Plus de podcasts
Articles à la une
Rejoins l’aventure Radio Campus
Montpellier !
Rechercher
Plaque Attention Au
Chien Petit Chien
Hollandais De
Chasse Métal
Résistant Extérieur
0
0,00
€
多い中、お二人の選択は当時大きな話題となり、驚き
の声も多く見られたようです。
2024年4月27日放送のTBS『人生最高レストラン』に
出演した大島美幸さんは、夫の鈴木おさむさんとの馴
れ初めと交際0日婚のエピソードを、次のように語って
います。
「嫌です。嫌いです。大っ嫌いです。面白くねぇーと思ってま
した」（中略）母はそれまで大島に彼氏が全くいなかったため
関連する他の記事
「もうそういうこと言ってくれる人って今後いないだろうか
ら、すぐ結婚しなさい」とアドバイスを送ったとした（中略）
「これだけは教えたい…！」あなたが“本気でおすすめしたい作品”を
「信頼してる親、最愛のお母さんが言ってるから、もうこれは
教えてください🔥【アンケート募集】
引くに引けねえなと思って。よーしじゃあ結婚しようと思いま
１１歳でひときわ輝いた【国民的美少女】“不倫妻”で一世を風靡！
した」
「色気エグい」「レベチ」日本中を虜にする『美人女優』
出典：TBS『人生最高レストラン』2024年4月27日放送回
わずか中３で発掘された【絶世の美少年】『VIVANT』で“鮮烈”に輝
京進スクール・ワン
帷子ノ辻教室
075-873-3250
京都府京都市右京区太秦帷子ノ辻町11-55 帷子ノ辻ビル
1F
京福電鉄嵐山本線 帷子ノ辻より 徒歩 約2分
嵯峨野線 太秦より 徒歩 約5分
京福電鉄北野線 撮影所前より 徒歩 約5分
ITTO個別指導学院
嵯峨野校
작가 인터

===============

▶ _What is expected_
Using the material above, print word for word the lines from the one holding "Résistant Extérieur" through the last line.

▶ _Exercise output_
Résistant Extérieur
0
0,00
€
多い中、お二人の選択は当時大きな話題となり、驚き
の声も多く見られたようです。
2024年4月27日放送のTBS『人生最高レストラン』に
出演した大島美幸さんは、夫の鈴木おさむさんとの馴
れ初めと交際0日婚のエピソードを、次のように語って
います。
「嫌です。嫌いです。大っ嫌いです。面白くねぇーと思ってま
した」（中略）母はそれまで大島に彼氏が全くいなかったため
関連する他の記事
「もうそういうこと言ってくれる人って今後いないだろうか
ら、すぐ結婚しなさい」とアドバイスを送ったとした（中略）
「これだけは教えたい…！」あなたが“本気でおすすめしたい作品”を
「信頼してる親、最愛のお母さんが言ってるから、もうこれは
教えてください🔥【アンケート募集】
引くに引けねえなと思って。よーしじゃあ結婚しようと思いま
１１歳でひときわ輝いた【国民的美少女】“不倫妻”で一世を風靡！
した」
「色気エグい」「レベチ」日本中を虜にする『美人女優』
出典：TBS『人生最高レストラン』2024年4月27日放送回
わずか中３で発掘された【絶世の美少年】『VIVANT』で“鮮烈”に輝
京進スクール・ワン
帷子ノ辻教室
075-873-3250
京都府京都市右京区太秦帷子ノ辻町11-55 帷子ノ辻ビル
1F
京福電鉄嵐山本線 帷子ノ辻より 徒歩 約2分
嵯峨野線 太秦より 徒歩 約5分
京福電鉄北野線 撮影所前より 徒歩 約5分
ITTO個別指導学院
嵯峨野校
작가 인터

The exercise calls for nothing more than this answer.